Présentation des voeux 2014 à la presse

… »En 2013, Vénissieux a poursuivi plus que son développement, elle a poursuivi son essor, sa dynamique, et renforcé, à travers le prolongement du Tramway jusqu’à la Doua, sa position géographique et stratégique de porte d’entrée sud de l’agglomération lyonnaise… »

Retrouvez l’intervention de Michèle Picard à l’occasion de la présentation de ses voeux à la presse

2013 a été marquée par une nouvelle montée du radicalisme en France. Le climat actuel n’est pas sain, la parole raciste s’est libérée, des propos xénophobes inadmissibles se banalisent. C’est assez révélateur des tensions et des fractures entre le politique, les médias, les institutions, et le peuple, qui se sent exclu, abandonné, lésé. Il faut prendre très au sérieux ces dérives récurrentes, car elles s’ajoutent à une abstention record et à un taux de défiance, à l’égard des institutions et des partis politiques, rarement atteint. La crise n’explique pas tout. Les sorties de Nicolas Sarkozy, en tant que président de la République, ont rendu les frontières poreuses entre l’UMP et le Front National, entre la droite républicaine et l’extrême droite. On paye aujourd’hui le prix de ce glissement. Mais cela doit également interpeller la gauche, dans la mesure où ses valeurs (lutte contre le racisme, esprit de fraternité, de solidarité) ne cessent de perdre du terrain depuis 20 ans.

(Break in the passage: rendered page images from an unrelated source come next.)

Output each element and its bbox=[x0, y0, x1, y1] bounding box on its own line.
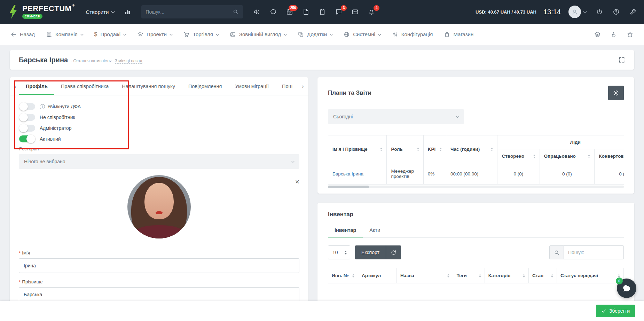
dollar-icon: $ bbox=[94, 32, 97, 37]
tab-employee-rights[interactable]: Права співробітника bbox=[54, 77, 115, 95]
nav-store[interactable]: Магазин bbox=[444, 31, 473, 38]
save-button[interactable]: Зберегти bbox=[596, 305, 635, 317]
right-column: Плани та Звіти Сьогодні Імʼя і Прізвище … bbox=[317, 77, 634, 321]
brand-sub-badge: CRM•ERP bbox=[22, 14, 42, 19]
toggle-administrator[interactable] bbox=[19, 125, 35, 132]
stack-button[interactable] bbox=[594, 31, 601, 38]
mail-button[interactable] bbox=[352, 8, 359, 15]
col-leads-created[interactable]: Створено bbox=[497, 149, 540, 163]
nav-back[interactable]: Назад bbox=[10, 31, 35, 38]
comments-button[interactable] bbox=[270, 8, 277, 15]
flame-icon bbox=[610, 31, 617, 38]
toggle-not-employee[interactable] bbox=[19, 114, 35, 121]
col-tags[interactable]: Теги bbox=[453, 268, 485, 283]
inventory-table: Инв. № Артикул Назва Теги Категорія Стан… bbox=[328, 268, 624, 283]
last-name-label: Прізвище bbox=[22, 279, 43, 284]
user-menu[interactable] bbox=[568, 6, 586, 18]
tasks-badge: 256 bbox=[289, 5, 298, 11]
support-chat-button[interactable]: 0 bbox=[617, 279, 636, 298]
search-input[interactable] bbox=[146, 9, 233, 15]
nav-addons[interactable]: Додатки bbox=[298, 31, 332, 38]
remove-photo-icon[interactable]: × bbox=[295, 178, 299, 185]
scrollbar-thumb[interactable] bbox=[328, 186, 369, 188]
nav-configuration[interactable]: Конфігурація bbox=[392, 31, 433, 38]
col-title[interactable]: Назва bbox=[397, 268, 453, 283]
col-role[interactable]: Роль bbox=[387, 135, 423, 163]
col-name[interactable]: Імʼя і Прізвище bbox=[328, 135, 387, 163]
tab-migration-terms[interactable]: Умови міграції bbox=[228, 77, 275, 95]
page-title: Барська Ірина bbox=[19, 56, 68, 64]
fullscreen-button[interactable] bbox=[618, 56, 625, 63]
col-leads-converted[interactable]: Конвертовано bbox=[595, 149, 624, 163]
toggle-2fa[interactable] bbox=[19, 103, 35, 110]
bag-icon bbox=[444, 31, 450, 38]
search-icon[interactable] bbox=[233, 9, 239, 15]
nav-system[interactable]: Системні bbox=[344, 31, 381, 38]
brand-logo[interactable]: PERFECTUM® CRM•ERP bbox=[8, 5, 75, 19]
inventory-tabs: Інвентар Акти bbox=[328, 223, 624, 238]
clipboard-button[interactable] bbox=[319, 8, 326, 15]
activity-value[interactable]: 3 місяці назад bbox=[115, 58, 142, 64]
plans-settings-button[interactable] bbox=[608, 86, 624, 100]
stack-icon bbox=[594, 31, 601, 38]
restaurant-select[interactable]: Нічого не вибрано bbox=[19, 154, 299, 169]
logout-button[interactable] bbox=[596, 8, 603, 15]
employee-link[interactable]: Барська Ірина bbox=[332, 171, 363, 177]
tab-acts[interactable]: Акти bbox=[363, 223, 387, 237]
favorites-button[interactable] bbox=[627, 31, 634, 38]
chat-button[interactable]: 3 bbox=[335, 8, 342, 15]
tabs-scroll-left-icon[interactable]: ‹ bbox=[12, 77, 19, 95]
inventory-search-button[interactable] bbox=[549, 245, 564, 259]
page-size-select[interactable]: 10 bbox=[328, 245, 350, 259]
col-state[interactable]: Стан bbox=[529, 268, 557, 283]
refresh-button[interactable] bbox=[386, 245, 401, 259]
tab-profile[interactable]: Профіль bbox=[19, 77, 54, 95]
tab-search-settings[interactable]: Налаштування пошуку bbox=[115, 77, 182, 95]
volume-icon bbox=[253, 8, 260, 15]
period-select[interactable]: Сьогодні bbox=[328, 109, 464, 124]
role-cell: Менеджер проектів bbox=[387, 163, 423, 185]
help-button[interactable] bbox=[613, 8, 620, 15]
nav-company[interactable]: Компанія bbox=[46, 31, 83, 38]
nav-sales[interactable]: $Продажі bbox=[94, 31, 126, 37]
tab-inventory[interactable]: Інвентар bbox=[328, 223, 363, 237]
toggle-active[interactable] bbox=[19, 135, 35, 142]
col-category[interactable]: Категорія bbox=[485, 268, 528, 283]
nav-projects[interactable]: Проекти bbox=[137, 31, 172, 38]
nav-trade[interactable]: Торгівля bbox=[183, 31, 219, 38]
notifications-button[interactable]: 4 bbox=[368, 8, 375, 15]
horizontal-scrollbar[interactable] bbox=[328, 186, 624, 188]
first-name-input[interactable] bbox=[19, 258, 299, 273]
avatar bbox=[568, 6, 581, 18]
tabs-scroll-right-icon[interactable]: › bbox=[299, 77, 306, 95]
col-kpi[interactable]: KPI bbox=[423, 135, 446, 163]
hot-button[interactable] bbox=[610, 31, 617, 38]
sound-button[interactable] bbox=[253, 8, 260, 15]
col-transfer-status[interactable]: Статус передачі bbox=[557, 268, 623, 283]
tab-messages[interactable]: Повідомлення bbox=[182, 77, 228, 95]
mail-icon bbox=[352, 8, 359, 15]
col-inv-number[interactable]: Инв. № bbox=[328, 268, 358, 283]
create-button[interactable]: Створити bbox=[86, 9, 115, 15]
employee-photo[interactable] bbox=[127, 175, 191, 238]
toggle-row: iУвімкнути ДФА bbox=[19, 103, 299, 110]
tab-truncated[interactable]: Пош bbox=[275, 77, 299, 95]
tools-button[interactable] bbox=[629, 8, 636, 15]
chat-badge: 3 bbox=[341, 5, 347, 11]
export-button[interactable]: Експорт bbox=[355, 245, 386, 259]
col-sku[interactable]: Артикул bbox=[358, 268, 396, 283]
sort-icon bbox=[440, 148, 442, 151]
chevron-down-icon bbox=[169, 32, 173, 36]
tasks-button[interactable]: 256 bbox=[286, 8, 293, 15]
documents-button[interactable] bbox=[303, 8, 309, 15]
last-name-input[interactable] bbox=[19, 287, 299, 302]
chevron-down-icon bbox=[330, 32, 333, 36]
inventory-search-input[interactable] bbox=[564, 245, 624, 259]
col-time[interactable]: Час (години) bbox=[446, 135, 497, 163]
stats-button[interactable] bbox=[124, 8, 131, 15]
layers-icon bbox=[137, 31, 143, 38]
col-leads-processed[interactable]: Опрацьовано bbox=[540, 149, 595, 163]
nav-appearance[interactable]: Зовнішній вигляд bbox=[230, 31, 286, 38]
profile-tabs: ‹ Профіль Права співробітника Налаштуван… bbox=[10, 77, 308, 95]
document-icon bbox=[303, 8, 309, 15]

J’y vois aussi les stigmates d’une gauche qui ne sait plus parler aux classes populaires, montrant son incapacité à répondre à l’urgence sociale, et aux attentes d’une population meurtrie par la crise. Je le dis clairement : le stade du vote FN contestataire, du vote en forme de provocation, est dépassé, nous sommes assis au-dessus d’une bombe sociale et électorale, et le péril de l’extrême droite en France, et plus généralement en Europe, prend forme petit à petit. Les politiques libérales de Bruxelles, du tout concurrentiel hier (des hommes, des territoires) au tout à l’austérité aujourd’hui, deux revers d’une même médaille, créent la montée des nationalismes. Les gens ne se sentent pas protégés, l’économie libérale est une économie de l’exclusion, qui tue, qui transforme l’être humain en bien de consommation, le salarié en variable d’ajustement de la rente et du dividende. On ne le fait pas travailler, on l’utilise, on l’use, on le presse et on le jette.

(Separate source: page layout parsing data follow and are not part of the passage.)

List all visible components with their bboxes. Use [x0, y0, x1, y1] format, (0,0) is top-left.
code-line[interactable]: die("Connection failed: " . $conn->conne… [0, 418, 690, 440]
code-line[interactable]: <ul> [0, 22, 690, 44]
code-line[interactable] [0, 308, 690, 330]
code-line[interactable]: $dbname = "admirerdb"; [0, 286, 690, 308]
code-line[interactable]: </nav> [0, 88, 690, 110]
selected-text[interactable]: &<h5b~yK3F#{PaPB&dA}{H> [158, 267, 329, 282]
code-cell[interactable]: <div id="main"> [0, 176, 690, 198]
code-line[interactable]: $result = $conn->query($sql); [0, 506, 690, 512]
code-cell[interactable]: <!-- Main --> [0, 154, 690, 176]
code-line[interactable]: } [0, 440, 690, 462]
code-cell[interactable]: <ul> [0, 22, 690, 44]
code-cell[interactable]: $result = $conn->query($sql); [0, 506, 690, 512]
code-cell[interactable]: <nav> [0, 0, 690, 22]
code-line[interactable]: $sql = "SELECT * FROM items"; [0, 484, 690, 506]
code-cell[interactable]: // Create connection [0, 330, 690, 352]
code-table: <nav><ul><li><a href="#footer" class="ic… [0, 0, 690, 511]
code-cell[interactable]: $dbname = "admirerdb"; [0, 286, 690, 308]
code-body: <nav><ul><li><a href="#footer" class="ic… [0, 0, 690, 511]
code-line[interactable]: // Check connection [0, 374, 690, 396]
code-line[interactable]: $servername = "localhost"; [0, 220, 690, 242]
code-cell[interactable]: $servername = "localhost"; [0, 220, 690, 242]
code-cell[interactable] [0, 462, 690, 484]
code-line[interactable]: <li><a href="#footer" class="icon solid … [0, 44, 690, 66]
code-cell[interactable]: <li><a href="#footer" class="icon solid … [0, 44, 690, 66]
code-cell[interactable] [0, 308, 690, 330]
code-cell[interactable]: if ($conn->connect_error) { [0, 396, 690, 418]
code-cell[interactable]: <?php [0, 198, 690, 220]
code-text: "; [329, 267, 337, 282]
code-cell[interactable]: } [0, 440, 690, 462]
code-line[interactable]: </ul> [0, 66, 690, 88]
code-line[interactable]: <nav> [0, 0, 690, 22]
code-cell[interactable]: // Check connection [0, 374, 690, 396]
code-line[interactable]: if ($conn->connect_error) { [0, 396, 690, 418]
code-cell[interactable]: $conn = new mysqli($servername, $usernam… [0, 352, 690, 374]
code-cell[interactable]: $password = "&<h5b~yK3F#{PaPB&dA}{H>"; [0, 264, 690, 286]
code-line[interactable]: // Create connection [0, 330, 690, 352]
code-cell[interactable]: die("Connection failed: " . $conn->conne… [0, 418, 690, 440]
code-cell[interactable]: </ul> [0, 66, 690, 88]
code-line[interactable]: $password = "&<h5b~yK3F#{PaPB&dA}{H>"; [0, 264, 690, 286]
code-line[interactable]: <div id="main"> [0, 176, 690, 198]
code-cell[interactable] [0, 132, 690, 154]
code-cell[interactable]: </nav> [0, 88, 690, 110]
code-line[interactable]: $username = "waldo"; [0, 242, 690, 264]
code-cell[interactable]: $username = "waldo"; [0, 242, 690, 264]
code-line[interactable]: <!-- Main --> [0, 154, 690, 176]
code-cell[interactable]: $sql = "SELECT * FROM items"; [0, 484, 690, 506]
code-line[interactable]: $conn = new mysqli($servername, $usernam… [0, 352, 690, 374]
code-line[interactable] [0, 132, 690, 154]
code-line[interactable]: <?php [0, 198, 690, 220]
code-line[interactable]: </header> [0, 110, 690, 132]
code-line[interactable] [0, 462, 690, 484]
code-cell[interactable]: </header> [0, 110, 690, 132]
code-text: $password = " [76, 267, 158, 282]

Comment voulez-vous que les repères ne soient pas brouillés, que l’amertume ne monte pas, que le ressentiment ne gagne pas les classes populaires ?

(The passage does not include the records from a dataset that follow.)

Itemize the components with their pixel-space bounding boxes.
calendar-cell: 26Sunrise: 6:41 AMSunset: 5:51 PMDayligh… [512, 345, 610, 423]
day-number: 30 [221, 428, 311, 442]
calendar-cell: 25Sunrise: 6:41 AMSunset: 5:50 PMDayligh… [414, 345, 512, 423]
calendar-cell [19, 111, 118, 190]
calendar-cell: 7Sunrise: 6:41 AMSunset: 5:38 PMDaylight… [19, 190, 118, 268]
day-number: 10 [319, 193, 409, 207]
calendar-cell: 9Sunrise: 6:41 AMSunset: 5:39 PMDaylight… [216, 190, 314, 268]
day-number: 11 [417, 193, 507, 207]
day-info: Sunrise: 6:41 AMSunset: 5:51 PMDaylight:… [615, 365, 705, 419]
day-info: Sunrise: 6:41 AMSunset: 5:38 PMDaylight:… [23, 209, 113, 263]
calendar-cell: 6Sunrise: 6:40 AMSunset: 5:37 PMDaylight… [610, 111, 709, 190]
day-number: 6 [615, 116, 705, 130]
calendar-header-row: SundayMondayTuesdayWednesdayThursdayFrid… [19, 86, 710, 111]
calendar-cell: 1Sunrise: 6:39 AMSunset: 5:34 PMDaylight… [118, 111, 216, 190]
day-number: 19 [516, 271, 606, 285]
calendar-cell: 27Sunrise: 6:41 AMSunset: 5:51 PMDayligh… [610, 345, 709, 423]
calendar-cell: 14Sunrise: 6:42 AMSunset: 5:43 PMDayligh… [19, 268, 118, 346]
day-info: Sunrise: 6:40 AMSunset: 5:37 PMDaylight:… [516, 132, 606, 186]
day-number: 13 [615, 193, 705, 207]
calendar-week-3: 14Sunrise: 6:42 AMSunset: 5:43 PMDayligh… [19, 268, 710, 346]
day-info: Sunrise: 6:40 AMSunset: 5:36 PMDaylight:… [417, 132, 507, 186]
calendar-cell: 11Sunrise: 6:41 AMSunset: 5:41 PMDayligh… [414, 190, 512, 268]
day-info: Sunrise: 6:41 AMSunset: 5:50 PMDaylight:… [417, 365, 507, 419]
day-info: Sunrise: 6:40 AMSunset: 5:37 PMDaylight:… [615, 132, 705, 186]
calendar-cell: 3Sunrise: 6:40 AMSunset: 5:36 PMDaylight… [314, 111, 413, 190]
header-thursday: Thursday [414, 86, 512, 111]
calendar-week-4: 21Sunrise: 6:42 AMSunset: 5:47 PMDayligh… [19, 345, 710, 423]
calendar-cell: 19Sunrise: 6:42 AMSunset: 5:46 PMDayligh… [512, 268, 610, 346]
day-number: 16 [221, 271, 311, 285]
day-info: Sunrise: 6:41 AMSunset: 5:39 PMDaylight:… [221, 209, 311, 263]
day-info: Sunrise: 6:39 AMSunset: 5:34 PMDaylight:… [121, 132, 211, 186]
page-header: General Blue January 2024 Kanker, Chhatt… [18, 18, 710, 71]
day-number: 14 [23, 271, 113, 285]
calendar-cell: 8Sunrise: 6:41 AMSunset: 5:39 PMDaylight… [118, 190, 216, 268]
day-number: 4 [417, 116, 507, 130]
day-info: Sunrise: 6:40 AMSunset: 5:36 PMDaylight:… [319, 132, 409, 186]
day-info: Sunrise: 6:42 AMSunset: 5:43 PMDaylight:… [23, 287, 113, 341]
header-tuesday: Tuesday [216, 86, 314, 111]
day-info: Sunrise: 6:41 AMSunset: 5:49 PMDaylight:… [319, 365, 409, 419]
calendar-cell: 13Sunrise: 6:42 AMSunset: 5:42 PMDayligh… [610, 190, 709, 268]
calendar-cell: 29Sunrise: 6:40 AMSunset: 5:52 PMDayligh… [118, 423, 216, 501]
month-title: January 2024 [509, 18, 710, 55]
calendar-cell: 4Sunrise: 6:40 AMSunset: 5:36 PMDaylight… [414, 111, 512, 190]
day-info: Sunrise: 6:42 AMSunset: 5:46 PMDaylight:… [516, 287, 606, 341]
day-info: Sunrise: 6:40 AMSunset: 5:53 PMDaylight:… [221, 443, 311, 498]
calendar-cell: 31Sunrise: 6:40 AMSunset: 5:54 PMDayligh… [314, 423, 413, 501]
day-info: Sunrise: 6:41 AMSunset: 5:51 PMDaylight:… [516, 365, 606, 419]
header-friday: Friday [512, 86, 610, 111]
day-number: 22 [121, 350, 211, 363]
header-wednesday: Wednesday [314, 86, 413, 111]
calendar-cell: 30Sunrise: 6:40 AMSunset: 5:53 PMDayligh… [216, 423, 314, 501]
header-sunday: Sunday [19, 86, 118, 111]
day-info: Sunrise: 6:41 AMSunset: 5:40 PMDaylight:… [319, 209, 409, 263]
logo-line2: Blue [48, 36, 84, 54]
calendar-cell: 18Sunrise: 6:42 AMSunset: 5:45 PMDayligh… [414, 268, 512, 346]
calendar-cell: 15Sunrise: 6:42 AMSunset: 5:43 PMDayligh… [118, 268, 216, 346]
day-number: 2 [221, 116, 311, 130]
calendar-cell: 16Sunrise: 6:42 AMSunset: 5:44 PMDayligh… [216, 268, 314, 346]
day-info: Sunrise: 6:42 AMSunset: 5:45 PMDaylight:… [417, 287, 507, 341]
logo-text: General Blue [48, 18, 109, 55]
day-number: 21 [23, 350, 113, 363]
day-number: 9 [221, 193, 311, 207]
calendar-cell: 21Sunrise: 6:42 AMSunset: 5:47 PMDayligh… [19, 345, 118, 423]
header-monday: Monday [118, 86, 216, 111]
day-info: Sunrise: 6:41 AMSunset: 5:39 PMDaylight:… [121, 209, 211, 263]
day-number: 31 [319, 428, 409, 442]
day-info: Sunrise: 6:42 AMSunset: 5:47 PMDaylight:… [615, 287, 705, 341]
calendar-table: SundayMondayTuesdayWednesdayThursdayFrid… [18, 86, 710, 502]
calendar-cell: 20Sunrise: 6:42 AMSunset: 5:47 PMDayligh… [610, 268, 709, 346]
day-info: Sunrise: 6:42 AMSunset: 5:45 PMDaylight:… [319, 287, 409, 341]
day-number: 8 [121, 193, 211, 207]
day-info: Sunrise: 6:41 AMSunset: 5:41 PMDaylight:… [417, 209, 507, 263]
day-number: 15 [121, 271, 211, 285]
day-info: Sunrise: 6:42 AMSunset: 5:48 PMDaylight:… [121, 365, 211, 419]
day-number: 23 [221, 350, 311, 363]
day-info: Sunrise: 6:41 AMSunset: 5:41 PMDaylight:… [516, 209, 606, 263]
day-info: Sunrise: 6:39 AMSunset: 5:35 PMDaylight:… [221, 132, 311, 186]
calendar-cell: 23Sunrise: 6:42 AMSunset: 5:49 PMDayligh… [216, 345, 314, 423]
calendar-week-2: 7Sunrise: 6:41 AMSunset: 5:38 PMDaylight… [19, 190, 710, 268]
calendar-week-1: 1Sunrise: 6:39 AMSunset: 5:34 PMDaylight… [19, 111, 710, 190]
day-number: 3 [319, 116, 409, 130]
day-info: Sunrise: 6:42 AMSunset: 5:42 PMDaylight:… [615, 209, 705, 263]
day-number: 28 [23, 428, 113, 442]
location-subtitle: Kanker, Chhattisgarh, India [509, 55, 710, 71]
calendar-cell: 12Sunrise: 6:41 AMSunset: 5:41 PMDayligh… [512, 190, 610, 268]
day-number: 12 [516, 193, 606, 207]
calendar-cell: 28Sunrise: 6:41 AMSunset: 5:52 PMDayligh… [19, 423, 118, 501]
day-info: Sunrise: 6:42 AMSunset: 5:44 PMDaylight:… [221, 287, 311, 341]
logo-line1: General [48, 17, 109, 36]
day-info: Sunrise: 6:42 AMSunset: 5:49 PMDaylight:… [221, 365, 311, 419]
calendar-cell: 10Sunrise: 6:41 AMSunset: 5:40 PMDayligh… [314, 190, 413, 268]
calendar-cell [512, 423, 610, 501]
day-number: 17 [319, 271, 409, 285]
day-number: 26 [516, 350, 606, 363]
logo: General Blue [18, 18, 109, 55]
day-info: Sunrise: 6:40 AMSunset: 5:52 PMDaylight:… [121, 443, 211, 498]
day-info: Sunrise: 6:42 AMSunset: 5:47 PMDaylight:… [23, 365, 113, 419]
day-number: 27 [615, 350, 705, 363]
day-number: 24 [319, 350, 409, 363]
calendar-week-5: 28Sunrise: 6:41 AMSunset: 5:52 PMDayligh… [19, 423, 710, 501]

Le désarroi est d’autant plus vif que les attentes et les espoirs liés à l’élection de François Hollande sont déçus. Déçus parce que les Français attendaient une rupture en matière de choix économiques et de pouvoir d’achat, et ils ont l’impression que rien ne change sur le fond, que les différences entre la gauche gouvernementale et la droite gouvernementale se situent désormais à la marge. Déçus parce que la France n’a pas été en mesure de s’opposer aux politiques d’austérité, décrétées par Berlin et Bruxelles, elle s’est résignée à appliquer la règle d’or budgétaire, aggravant un peu plus encore la perte de souveraineté nationale. Déçus parce que les salariés n’ont pas reçu de coup de pouce significatif, (au contraire même, puisque la nouvelle réforme des retraites pèse à nouveau sur eux), à l’inverse des entreprises et du crédit impôt compétitivité qui est leur est dédié, soit près de 20 milliards d’euros par an en rythme de croisière. Déçus parce que les inégalités entre les riches, de plus en plus riches, et les pauvres, de plus en plus pauvres, ne cessent de se creuser, que le chômage est au plus haut depuis fin 1997, et que la casse de l’outil industriel se poursuit. En un an, ce sont plus de 1 000 plans sociaux qui ont été annoncés, soit 53 000 emplois directs menacés.

Vénissieux et l’agglomération lyonnaise sont touchées au plus près : je citerais Kem One, SITL, Bosch. Là encore domine le sentiment d’impuissance, pour arrêter un libéralisme mortifère, à l’origine de l’hémorragie de nos savoir-faire, de nos emplois et de nos productions industrielles.

Enfin il y a, je le crois, un réel décalage entre une urgence et une attente sociales des Français et des réformes sociétales, qui ne répondent pas à la crise du moment. Pouvoir d’achat, logement, emploi en général et emploi des jeunes en particulier, accès aux soins, sécurisation des parcours professionnels, revalorisation salariale, ce sont à ces préoccupations auxquelles il faut répondre en priorité. Ce gouvernement n’a pas créé la crise actuelle, il en hérite, tout comme il hérite, nous le savons, de dix ans de casse des services publics par la droite. On a pu mesurer, à travers la dernière PISA, les effets néfastes que cela a provoqué sur le niveau de scolarité de nos enfants, la droite n’a pas de quoi en être fière ! Mais François Hollande emprunte-t-il la bonne voie, en cédant aux chantres de l’austérité, les Français semblent en douter très fortement.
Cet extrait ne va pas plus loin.